Sequencing of a 100-bp region of the RNA polymerase gene for 19 strains of human calicivirus showed a clear predominance of Norwalk-like viruses belonging to genogroup II (17 of 19) in Dijon during this period. Genogroup II strains have been reported in young children with gastroenteritis in different countries, including Japan (18) and Canada (15, 16), and a high prevalence of antibodies to the Mexico strain (genogroup II) was reported in London (21): more than 70% of children had antibodies to this strain by the age of 2 years, compared to 12% with antibodies to the Norwalk virus (genogroup I).
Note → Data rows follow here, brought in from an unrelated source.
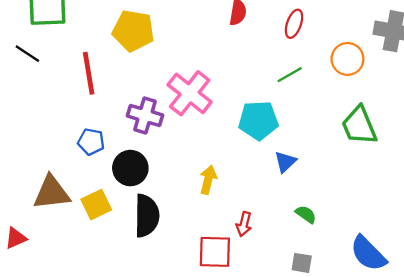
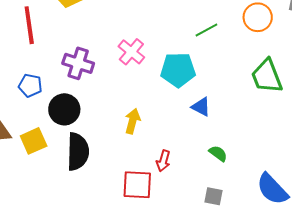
pink cross: (190, 93) -> (131, 52), moved, size x0.7
blue triangle: (285, 162) -> (201, 107), turned -50

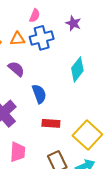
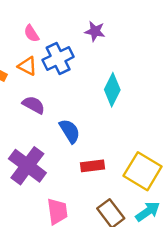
pink semicircle: (35, 16) -> (31, 33), moved, turned 136
orange triangle: (18, 39) -> (27, 66), turned 42

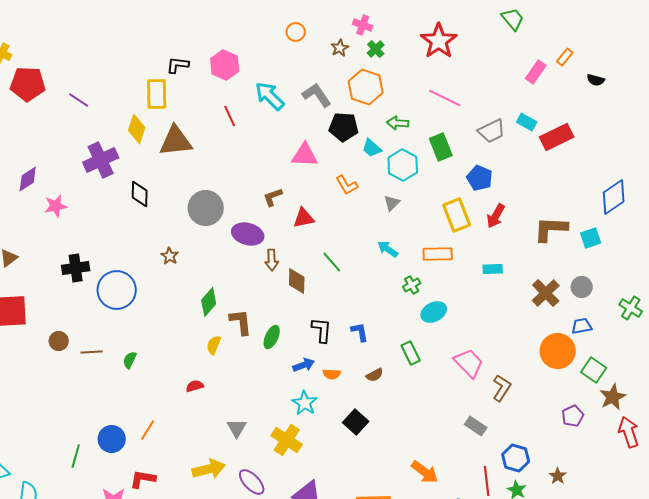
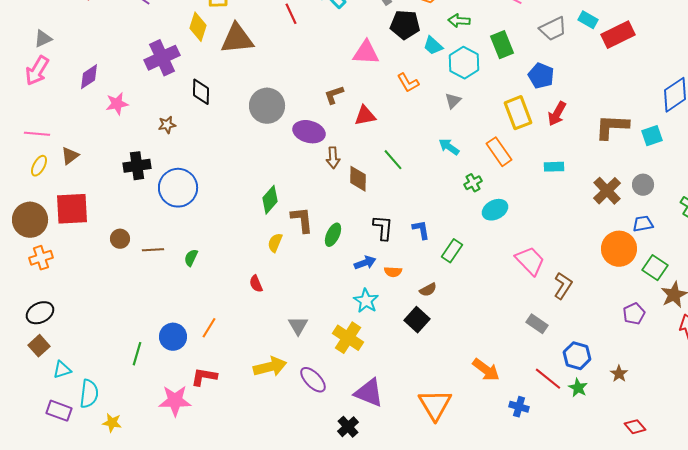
orange rectangle: (438, 254) -> (499, 152), turned 56
brown star: (170, 256) -> (167, 125), moved, turned 30
green rectangle: (411, 353) -> (452, 251), moved, turned 60
brown semicircle: (375, 375) -> (428, 290), moved
red semicircle: (195, 386) -> (256, 284), turned -96
red line: (487, 481) -> (548, 379), turned -44

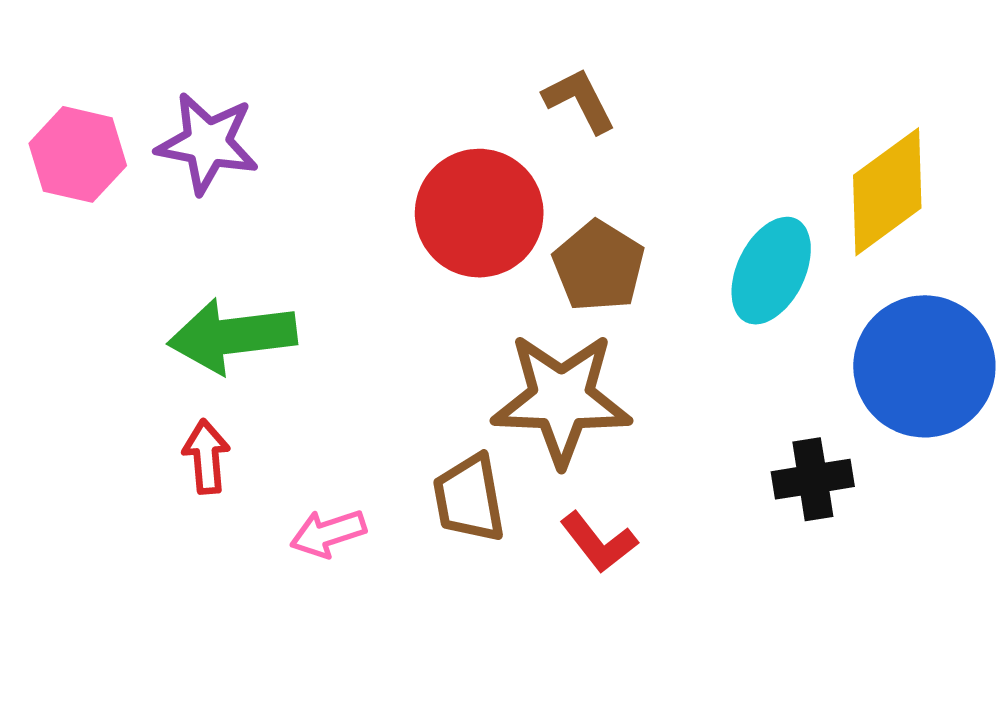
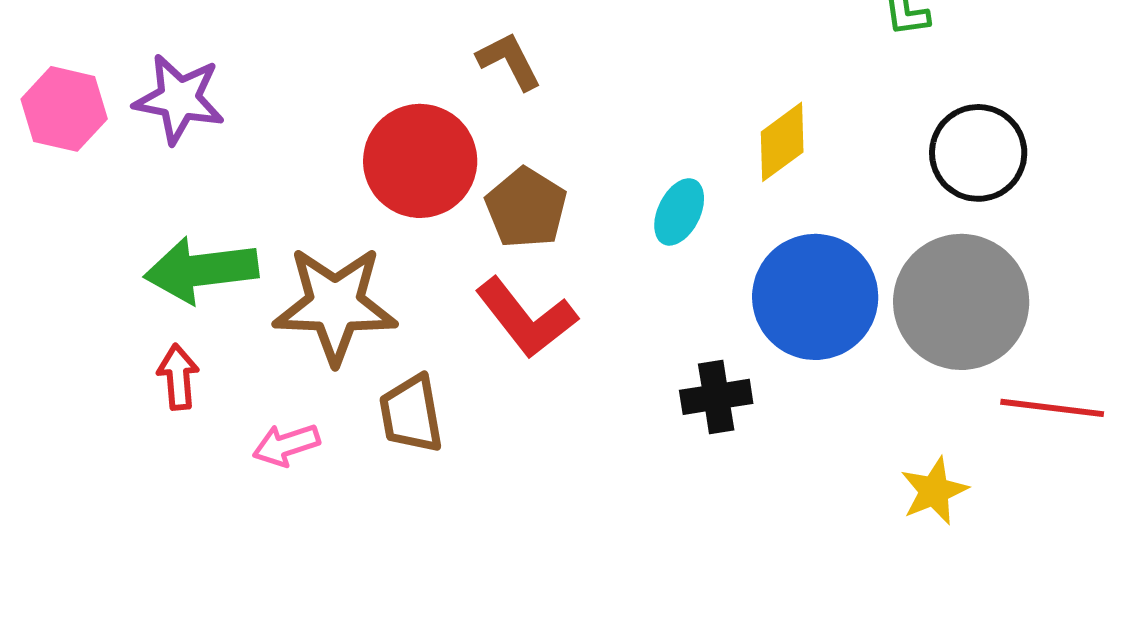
yellow diamond: (887, 192) -> (782, 142), size x0.7
cyan ellipse: (771, 271) -> (679, 212), size x0.7
brown star: (561, 399) -> (335, 305), moved
red L-shape: (599, 542) -> (526, 318), moved, size x1.5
The systematic detection of the four viruses allowed us to observe a high percentage of dual infections among positive samples (16.7%), the majority of which were combinations of rotavirus and one of the other three viruses. Dual infections raise the question of whether a single virus is responsible for illness or whether two viruses act in synergy. As was previously observed (10), there was no statistically significant difference in clinical symptoms between monoinfections and dual infections.
In conclusion, this is the first report of astrovirus and human calicivirus infections in the pediatric population in France. It highlights the importance of human caliciviruses and particularly of Norwalk-like viruses in infantile gastroenteritis and conveys information about the molecular epidemiology of such viruses in France.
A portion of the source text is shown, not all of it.